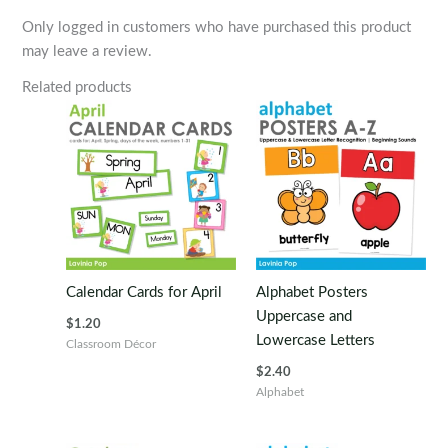
Only logged in customers who have purchased this product
may leave a review.
Related products
Calendar Cards for April
Alphabet Posters
Uppercase and
$
1.20
Lowercase Letters
Classroom Décor
$
2.40
Alphabet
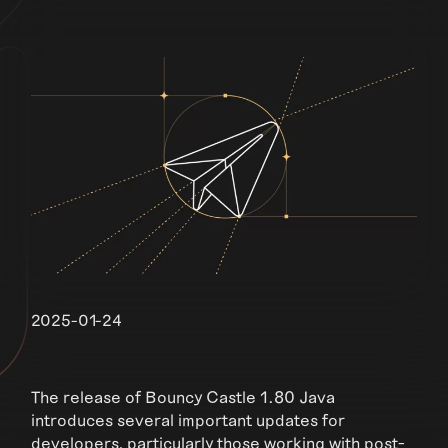
2025-01-24
The release of Bouncy Castle 1.80 Java
introduces several important updates for
developers, particularly those working with post-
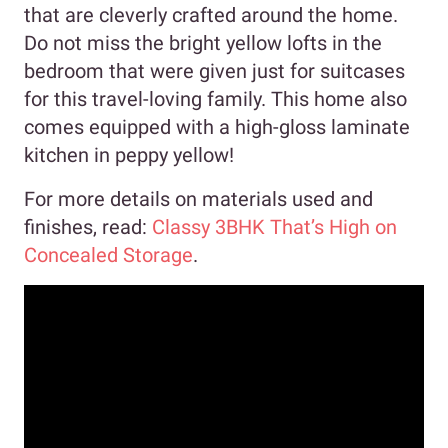
that are cleverly crafted around the home.
Do not miss the bright yellow lofts in the
bedroom that were given just for suitcases
for this travel-loving family. This home also
comes equipped with a high-gloss laminate
kitchen in peppy yellow!
For more details on materials used and
finishes, read:
Classy 3BHK That’s High on
Concealed Storage
.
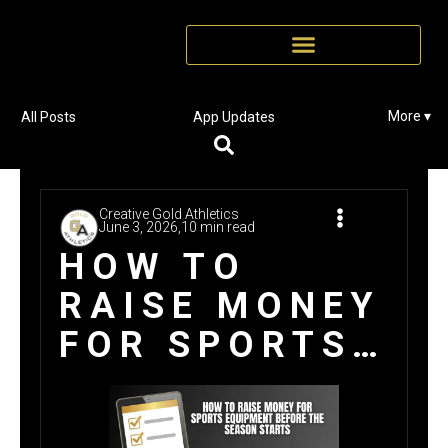
More ▾
All Posts
App Updates
Creative Gold Athletics
June 3, 2026,
10 min read
HOW TO
RAISE MONEY
FOR SPORTS
EQUIPMENT
BEFORE THE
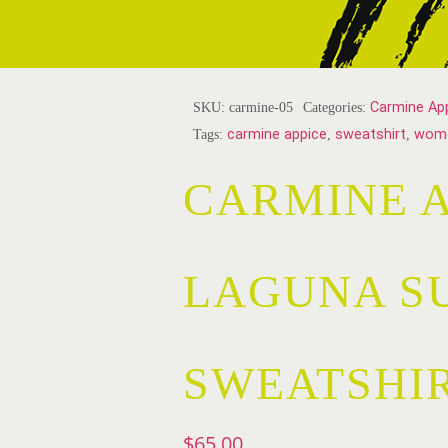
SKU:
carmine-05
Categories:
Carmine Ap
Tags:
carmine appice
,
sweatshirt
,
wom
CARMINE A
LAGUNA S
SWEATSHI
$
65.00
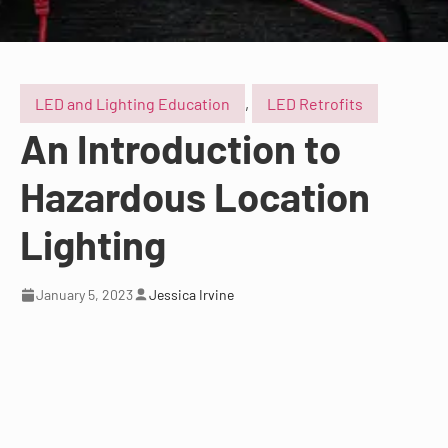
LED and Lighting Education
,
LED Retrofits
An Introduction to
Hazardous Location
Lighting
January 5, 2023
Jessica Irvine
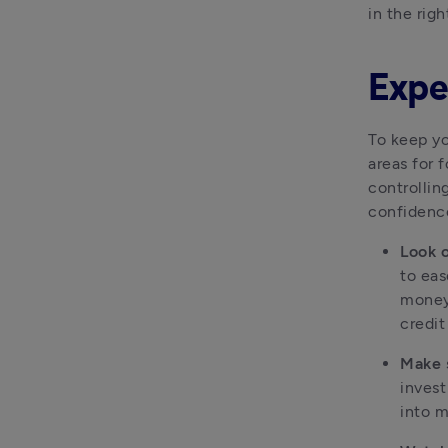
in the righ
Exper
To keep yo
areas for 
controllin
confidenc
Look o
to eas
money 
credit
Make 
invest
into 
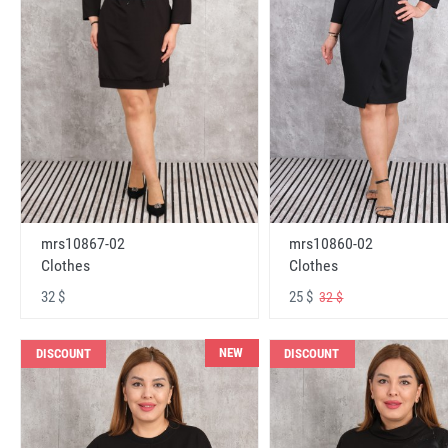
mrs10867-02
mrs10860-02
Clothes
Clothes
32 $
25 $
32 $
NEW
DISCOUNT
DISCOUNT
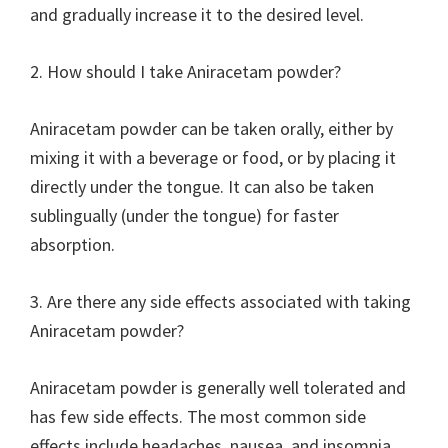
and gradually increase it to the desired level.
2. How should I take Aniracetam powder?
Aniracetam powder can be taken orally, either by
mixing it with a beverage or food, or by placing it
directly under the tongue. It can also be taken
sublingually (under the tongue) for faster
absorption.
3. Are there any side effects associated with taking
Aniracetam powder?
Aniracetam powder is generally well tolerated and
has few side effects. The most common side
effects include headaches, nausea, and insomnia.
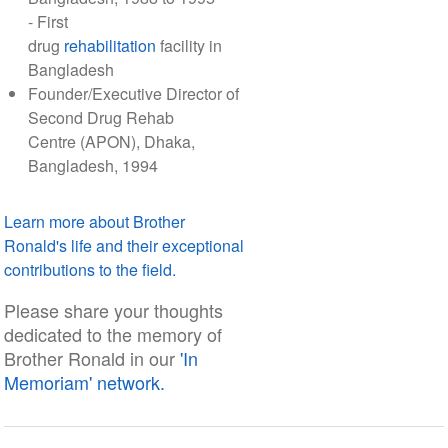
- First
drug
rehabilitation
facility in
Bangladesh
Founder/Executive Director of
Second Drug Rehab
Centre (APON), Dhaka,
Bangladesh, 1994
Learn more about Brother
Ronald's life and their exceptional
contributions to the field.
Please share your thoughts
dedicated to the memory of
Brother Ronald in our
'In
Memoriam' network.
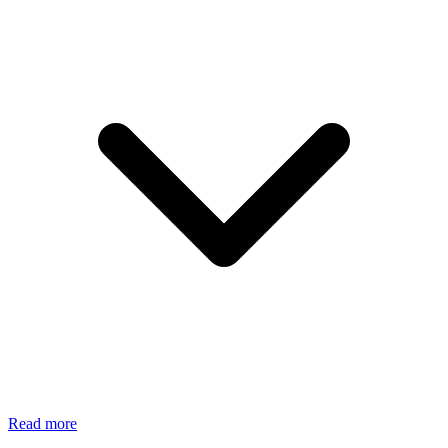
Read more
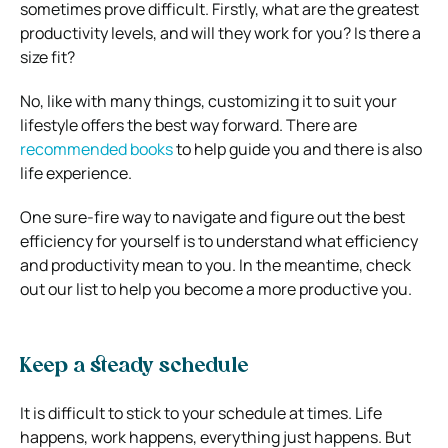
sometimes prove difficult. Firstly, what are the greatest
productivity levels, and will they work for you? Is there a
size fit?
No, like with many things, customizing it to suit your
lifestyle offers the best way forward. There are
recommended books
to help guide you and there is also
life experience.
One sure-fire way to navigate and figure out the best
efficiency for yourself is to understand what efficiency
and productivity mean to you. In the meantime, check
out our list to help you become a more productive you.
Keep a steady schedule
It is difficult to stick to your schedule at times. Life
happens, work happens, everything just happens. But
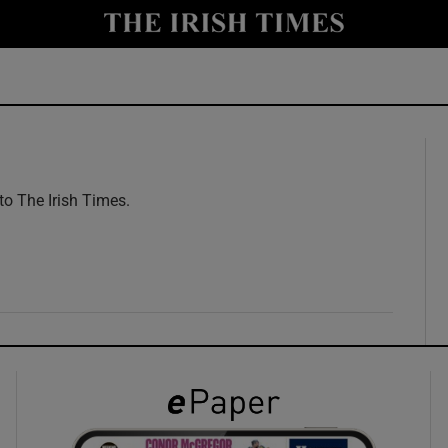
y
Show Technology sub sections
Show Science sub sections
 to The Irish Times.
w
Show Motors sub sections
Show Podcasts sub sections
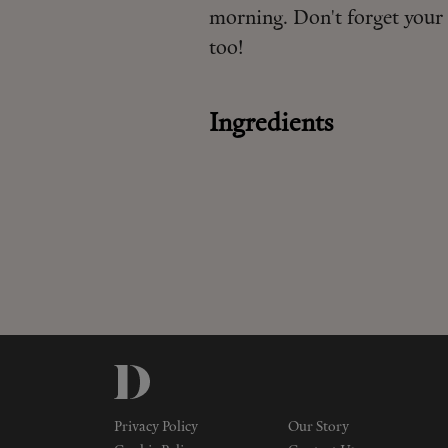
morning. Don't forget your 
too!
Ingredients
Privacy Policy
Our Story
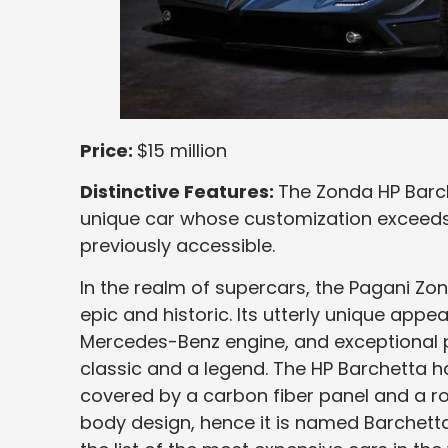
Price:
$15 million
Distinctive Features:
The Zonda HP Barch
unique car whose customization exceeds 
previously accessible.
In the realm of supercars, the Pagani Zon
epic and historic. Its utterly unique appea
Mercedes-Benz engine, and exceptional p
classic and a legend. The HP Barchetta ha
covered by a carbon fiber panel and a ro
body design, hence it is named Barchetta. 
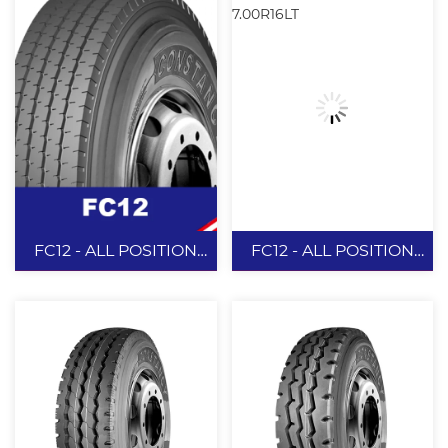
FC12 - ALL POSITION
FC12 - ALL POSITION
7.50R16LT
7.00R16LT
FC12 - ALL
FC12 - ALL
POSITION
POSITION
7.50R16LT
7.00R16LT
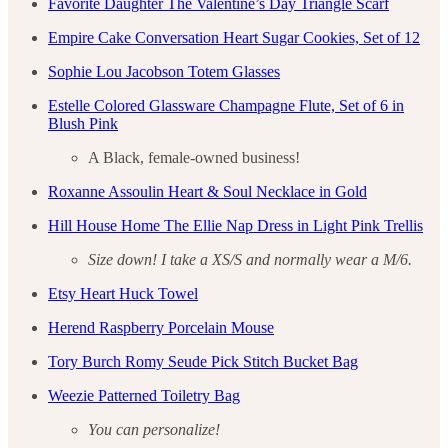
Favorite Daughter The Valentine’s Day Triangle Scarf
Empire Cake Conversation Heart Sugar Cookies, Set of 12
Sophie Lou Jacobson Totem Glasses
Estelle Colored Glassware Champagne Flute, Set of 6 in
Blush Pink
A Black, female-owned business!
Roxanne Assoulin Heart & Soul Necklace in Gold
Hill House Home The Ellie Nap Dress in Light Pink Trellis
Size down! I take a XS/S and normally wear a M/6.
Etsy Heart Huck Towel
Herend Raspberry Porcelain Mouse
Tory Burch Romy Seude Pick Stitch Bucket Bag
Weezie Patterned Toiletry Bag
You can personalize!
--------------------------------
Task objective - If a line in the data above contains "exceptional", return that line.

Task answer -
Ronald's life and their exceptional
Mercedes-Benz engine, and exceptional p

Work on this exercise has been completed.